DESCRIPTION OF THE TASK:
In the records below, please retype word for word every line from the one containing "сотрудника спокойно, уверенно и пра" through the final one, both included, and nothing else.

Collected data
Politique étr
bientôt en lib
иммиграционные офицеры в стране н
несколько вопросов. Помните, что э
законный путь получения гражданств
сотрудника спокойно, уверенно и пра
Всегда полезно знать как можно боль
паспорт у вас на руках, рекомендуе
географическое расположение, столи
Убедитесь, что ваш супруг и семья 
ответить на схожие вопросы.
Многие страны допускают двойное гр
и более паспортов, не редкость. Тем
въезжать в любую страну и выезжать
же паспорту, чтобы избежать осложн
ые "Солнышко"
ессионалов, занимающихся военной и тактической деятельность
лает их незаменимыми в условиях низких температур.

RESPONSE:
сотрудника спокойно, уверенно и пра
Всегда полезно знать как можно боль
паспорт у вас на руках, рекомендуе
географическое расположение, столи
Убедитесь, что ваш супруг и семья 
ответить на схожие вопросы.
Многие страны допускают двойное гр
и более паспортов, не редкость. Тем
въезжать в любую страну и выезжать
же паспорту, чтобы избежать осложн
ые "Солнышко"
ессионалов, занимающихся военной и тактической деятельность
лает их незаменимыми в условиях низких температур.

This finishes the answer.